Records from a dataset

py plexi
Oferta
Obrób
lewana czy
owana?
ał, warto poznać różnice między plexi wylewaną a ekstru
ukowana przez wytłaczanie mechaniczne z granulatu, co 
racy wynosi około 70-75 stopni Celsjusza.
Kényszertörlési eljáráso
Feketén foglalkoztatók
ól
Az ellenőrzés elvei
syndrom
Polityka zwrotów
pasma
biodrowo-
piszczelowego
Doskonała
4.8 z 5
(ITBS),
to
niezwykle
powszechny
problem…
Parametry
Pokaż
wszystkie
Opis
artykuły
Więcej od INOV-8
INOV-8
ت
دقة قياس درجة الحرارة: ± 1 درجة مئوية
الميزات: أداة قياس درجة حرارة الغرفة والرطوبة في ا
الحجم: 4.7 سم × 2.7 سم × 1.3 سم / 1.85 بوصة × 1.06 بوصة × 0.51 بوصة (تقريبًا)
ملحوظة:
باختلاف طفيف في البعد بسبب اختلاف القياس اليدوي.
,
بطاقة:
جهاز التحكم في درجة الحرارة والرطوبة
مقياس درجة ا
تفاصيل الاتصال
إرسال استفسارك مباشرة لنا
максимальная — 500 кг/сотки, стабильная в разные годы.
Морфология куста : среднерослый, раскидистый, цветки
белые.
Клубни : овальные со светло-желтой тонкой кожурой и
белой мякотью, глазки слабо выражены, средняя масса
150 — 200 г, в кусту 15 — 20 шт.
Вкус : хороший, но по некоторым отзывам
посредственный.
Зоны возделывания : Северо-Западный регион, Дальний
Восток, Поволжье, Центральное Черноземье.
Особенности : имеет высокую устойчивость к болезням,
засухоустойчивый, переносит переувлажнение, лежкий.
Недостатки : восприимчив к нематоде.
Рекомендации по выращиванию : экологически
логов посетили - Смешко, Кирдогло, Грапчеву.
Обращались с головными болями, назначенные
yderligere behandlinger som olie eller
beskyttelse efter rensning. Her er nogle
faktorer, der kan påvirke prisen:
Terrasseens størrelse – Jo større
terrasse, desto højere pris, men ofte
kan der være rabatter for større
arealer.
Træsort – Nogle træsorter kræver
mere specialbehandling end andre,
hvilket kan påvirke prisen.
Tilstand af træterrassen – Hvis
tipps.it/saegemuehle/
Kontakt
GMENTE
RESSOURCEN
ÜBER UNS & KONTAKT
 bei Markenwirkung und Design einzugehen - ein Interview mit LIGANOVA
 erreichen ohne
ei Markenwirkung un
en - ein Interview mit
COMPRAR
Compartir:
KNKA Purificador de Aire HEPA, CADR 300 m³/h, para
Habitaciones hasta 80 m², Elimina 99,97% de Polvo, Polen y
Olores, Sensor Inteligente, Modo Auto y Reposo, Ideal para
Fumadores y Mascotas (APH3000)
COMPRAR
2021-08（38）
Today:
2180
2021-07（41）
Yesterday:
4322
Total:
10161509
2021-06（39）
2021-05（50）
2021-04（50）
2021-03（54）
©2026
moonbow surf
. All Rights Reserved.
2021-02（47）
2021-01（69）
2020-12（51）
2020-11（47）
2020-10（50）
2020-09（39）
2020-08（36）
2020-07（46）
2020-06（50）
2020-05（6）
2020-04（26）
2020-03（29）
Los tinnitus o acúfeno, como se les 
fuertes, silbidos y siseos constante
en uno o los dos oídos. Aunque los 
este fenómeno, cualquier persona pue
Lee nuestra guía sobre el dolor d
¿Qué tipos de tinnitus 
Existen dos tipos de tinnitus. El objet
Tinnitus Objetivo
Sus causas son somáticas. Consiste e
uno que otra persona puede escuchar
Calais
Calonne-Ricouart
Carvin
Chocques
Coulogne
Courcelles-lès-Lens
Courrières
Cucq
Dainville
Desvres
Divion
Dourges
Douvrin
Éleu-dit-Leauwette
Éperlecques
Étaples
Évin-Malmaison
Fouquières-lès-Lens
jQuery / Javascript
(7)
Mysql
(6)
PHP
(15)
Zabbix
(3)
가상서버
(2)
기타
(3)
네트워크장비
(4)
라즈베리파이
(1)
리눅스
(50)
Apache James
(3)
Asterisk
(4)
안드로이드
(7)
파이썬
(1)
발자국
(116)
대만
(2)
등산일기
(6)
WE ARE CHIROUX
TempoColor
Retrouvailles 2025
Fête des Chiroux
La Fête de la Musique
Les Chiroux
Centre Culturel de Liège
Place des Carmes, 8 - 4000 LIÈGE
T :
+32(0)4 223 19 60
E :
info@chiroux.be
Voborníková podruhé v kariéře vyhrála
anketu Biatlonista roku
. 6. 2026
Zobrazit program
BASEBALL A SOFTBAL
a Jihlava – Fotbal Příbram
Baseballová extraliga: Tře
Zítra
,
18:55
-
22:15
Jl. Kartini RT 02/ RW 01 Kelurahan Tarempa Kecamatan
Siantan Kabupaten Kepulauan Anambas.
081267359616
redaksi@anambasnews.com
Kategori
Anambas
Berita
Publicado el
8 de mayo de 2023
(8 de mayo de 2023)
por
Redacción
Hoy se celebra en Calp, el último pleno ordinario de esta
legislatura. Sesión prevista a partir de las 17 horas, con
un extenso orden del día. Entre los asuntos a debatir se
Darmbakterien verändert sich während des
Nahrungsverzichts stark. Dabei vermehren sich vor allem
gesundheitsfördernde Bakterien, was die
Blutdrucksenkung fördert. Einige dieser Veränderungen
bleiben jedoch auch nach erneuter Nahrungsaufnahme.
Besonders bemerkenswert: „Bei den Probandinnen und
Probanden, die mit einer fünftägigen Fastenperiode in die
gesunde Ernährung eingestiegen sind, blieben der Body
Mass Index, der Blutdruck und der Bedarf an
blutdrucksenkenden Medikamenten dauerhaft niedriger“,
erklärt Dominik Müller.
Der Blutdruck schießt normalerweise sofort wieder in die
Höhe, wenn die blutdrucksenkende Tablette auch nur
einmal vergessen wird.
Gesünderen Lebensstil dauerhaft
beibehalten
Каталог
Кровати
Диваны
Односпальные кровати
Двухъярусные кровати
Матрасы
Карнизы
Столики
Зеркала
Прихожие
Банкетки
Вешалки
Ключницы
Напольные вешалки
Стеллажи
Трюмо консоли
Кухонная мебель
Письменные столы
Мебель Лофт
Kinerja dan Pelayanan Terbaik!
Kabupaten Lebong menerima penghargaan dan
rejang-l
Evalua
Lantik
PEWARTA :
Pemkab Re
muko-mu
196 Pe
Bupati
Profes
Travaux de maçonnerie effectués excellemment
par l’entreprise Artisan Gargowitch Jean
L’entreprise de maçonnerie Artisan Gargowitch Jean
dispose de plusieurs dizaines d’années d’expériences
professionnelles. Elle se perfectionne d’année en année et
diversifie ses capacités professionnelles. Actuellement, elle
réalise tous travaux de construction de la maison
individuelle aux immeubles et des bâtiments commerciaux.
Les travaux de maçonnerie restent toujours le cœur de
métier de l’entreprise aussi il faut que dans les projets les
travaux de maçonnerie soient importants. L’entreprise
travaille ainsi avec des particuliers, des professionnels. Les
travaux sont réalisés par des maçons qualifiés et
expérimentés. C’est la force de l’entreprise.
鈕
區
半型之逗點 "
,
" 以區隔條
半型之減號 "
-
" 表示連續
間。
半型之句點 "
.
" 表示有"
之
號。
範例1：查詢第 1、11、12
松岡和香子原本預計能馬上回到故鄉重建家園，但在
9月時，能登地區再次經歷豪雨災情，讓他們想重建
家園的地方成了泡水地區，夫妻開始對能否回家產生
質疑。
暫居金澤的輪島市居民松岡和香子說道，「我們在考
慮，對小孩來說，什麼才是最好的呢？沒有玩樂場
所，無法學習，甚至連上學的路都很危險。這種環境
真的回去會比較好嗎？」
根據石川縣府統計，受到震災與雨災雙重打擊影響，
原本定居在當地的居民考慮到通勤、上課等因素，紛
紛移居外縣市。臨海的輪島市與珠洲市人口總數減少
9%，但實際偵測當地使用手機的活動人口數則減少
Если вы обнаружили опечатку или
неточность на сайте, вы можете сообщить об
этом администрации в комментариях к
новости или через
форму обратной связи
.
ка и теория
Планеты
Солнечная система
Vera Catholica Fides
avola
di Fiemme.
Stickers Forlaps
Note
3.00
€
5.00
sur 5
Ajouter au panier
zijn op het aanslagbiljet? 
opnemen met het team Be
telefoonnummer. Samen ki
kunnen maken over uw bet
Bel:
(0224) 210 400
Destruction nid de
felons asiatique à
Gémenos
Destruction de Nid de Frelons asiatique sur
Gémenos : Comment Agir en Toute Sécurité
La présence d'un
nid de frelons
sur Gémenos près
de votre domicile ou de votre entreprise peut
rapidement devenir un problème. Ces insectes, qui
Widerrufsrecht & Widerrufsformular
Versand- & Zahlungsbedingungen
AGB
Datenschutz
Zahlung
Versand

# Task requirements
Only the lines from the first line of the records through the line containing "الميزات: أداة قياس" should be repeated, exactly as they appear.

# Task result
py plexi
Oferta
Obrób
lewana czy
owana?
ał, warto poznać różnice między plexi wylewaną a ekstru
ukowana przez wytłaczanie mechaniczne z granulatu, co 
racy wynosi około 70-75 stopni Celsjusza.
Kényszertörlési eljáráso
Feketén foglalkoztatók
ól
Az ellenőrzés elvei
syndrom
Polityka zwrotów
pasma
biodrowo-
piszczelowego
Doskonała
4.8 z 5
(ITBS),
to
niezwykle
powszechny
problem…
Parametry
Pokaż
wszystkie
Opis
artykuły
Więcej od INOV-8
INOV-8
ت
دقة قياس درجة الحرارة: ± 1 درجة مئوية
الميزات: أداة قياس درجة حرارة الغرفة والرطوبة في ا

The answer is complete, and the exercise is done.